Volkswagen and Audi are the latest victims of a data breach that exposed the contact info on 3.3 million customers, including phone numbers, email addresses, mailing addresses, and in some cases VIN numbers. An additional 90,000 customers may have had even more sensitive information exposed that would have been provided during the loan eligibility process such as birth date, social security number, and driver license number. The data was gathered for sales and marketing purposes between 2014 and 2019 and it was left in an unsecured file on a third-party vendor’s system.

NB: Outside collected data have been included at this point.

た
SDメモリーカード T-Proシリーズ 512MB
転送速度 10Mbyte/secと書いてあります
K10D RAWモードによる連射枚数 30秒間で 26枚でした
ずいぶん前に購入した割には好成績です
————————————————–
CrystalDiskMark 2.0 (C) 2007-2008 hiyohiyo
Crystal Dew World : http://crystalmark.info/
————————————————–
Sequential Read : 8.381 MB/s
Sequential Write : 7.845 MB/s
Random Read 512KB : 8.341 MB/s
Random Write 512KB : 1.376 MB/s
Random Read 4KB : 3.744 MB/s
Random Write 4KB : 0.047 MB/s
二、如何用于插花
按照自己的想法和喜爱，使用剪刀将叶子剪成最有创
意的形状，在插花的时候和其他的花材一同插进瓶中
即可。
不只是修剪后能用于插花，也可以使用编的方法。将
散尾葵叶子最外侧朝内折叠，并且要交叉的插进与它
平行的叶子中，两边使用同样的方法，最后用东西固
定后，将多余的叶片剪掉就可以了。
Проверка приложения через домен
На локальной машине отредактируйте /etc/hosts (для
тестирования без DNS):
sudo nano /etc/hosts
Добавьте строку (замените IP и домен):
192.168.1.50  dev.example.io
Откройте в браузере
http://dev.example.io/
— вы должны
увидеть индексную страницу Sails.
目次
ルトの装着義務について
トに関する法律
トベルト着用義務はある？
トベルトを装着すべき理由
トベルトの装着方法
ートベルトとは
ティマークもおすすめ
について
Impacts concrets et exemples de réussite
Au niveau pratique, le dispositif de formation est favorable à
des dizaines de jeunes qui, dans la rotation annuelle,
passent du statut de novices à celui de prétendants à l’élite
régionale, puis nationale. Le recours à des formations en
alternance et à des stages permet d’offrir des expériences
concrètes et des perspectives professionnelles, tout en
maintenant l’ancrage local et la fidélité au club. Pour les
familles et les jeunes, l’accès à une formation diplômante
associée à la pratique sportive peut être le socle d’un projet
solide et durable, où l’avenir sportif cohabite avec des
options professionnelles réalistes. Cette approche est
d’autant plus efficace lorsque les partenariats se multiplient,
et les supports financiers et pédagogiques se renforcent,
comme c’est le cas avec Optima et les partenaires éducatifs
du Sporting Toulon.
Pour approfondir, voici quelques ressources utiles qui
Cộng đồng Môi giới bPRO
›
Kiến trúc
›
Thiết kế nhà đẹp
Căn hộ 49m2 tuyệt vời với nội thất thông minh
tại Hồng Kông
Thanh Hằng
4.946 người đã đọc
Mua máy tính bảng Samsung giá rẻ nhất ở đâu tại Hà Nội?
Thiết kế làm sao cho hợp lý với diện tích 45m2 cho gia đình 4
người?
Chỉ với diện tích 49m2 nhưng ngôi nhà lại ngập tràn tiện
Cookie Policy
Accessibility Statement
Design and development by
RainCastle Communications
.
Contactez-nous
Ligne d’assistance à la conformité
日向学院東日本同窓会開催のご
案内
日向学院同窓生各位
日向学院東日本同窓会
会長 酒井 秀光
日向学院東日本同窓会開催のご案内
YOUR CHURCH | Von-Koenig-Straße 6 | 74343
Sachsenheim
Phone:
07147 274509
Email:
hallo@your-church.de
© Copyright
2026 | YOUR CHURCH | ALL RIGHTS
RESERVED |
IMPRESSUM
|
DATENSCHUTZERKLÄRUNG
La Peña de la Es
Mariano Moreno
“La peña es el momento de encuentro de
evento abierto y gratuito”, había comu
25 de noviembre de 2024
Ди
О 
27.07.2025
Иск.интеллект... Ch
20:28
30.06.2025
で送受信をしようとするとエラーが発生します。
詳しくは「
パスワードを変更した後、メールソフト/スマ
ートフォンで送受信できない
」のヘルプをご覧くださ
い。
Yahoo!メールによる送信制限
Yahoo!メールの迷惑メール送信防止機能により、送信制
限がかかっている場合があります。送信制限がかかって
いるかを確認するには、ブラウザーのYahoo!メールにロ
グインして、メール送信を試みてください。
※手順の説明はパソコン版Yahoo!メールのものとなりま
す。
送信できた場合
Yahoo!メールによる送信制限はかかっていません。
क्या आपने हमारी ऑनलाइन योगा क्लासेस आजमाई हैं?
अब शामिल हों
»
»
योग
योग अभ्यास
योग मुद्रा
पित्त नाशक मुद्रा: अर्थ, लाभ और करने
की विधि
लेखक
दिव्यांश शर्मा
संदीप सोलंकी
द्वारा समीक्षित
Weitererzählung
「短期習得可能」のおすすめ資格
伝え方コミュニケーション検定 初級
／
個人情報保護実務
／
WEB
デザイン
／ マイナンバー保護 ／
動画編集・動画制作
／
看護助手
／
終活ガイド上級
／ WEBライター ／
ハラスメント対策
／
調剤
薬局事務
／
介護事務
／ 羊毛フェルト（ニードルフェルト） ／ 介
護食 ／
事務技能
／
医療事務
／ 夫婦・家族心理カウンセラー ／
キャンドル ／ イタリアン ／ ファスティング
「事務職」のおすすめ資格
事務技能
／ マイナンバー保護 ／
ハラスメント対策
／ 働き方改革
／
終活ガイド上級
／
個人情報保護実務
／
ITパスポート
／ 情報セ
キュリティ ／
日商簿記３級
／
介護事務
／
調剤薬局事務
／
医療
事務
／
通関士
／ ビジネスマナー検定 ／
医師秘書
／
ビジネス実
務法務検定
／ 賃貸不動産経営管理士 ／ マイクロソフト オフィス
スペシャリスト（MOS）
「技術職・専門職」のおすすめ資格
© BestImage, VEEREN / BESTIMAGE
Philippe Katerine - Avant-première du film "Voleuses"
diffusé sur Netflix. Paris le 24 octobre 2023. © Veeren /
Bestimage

Data breaches like this are especially frustrating because they are preventable. This does not appear to be a difficult or especially sophisticated hack. The attackers merely gained entry to the network and found a treasure-trove of data in an unsecured file. It’s the physical equivalent of leaving your wallet or purse in the front yard of your house and saying, “It’ll be safe, I have a fence”.
Understanding what sensitive data you have and where it’s located is arguably the most important component of protecting it. If you don’t know what data you have or where it’s stored, you can’t adequately protect it.
The bigger problem is that most companies have so much data that it’s tough to sift through the redundant, obsolete, and trivial data (ROT) to find the data that DOES have value. In the Volkswagen example, this file should have been identified and deleted if it was no longer needed or been stored in a more secure location or encrypted.
The only way guaranteed way to prevent a data breach is to get rid of data that no longer has business value. Eliminate ROT to focus your cybersecurity dollars on protecting the data that matters most.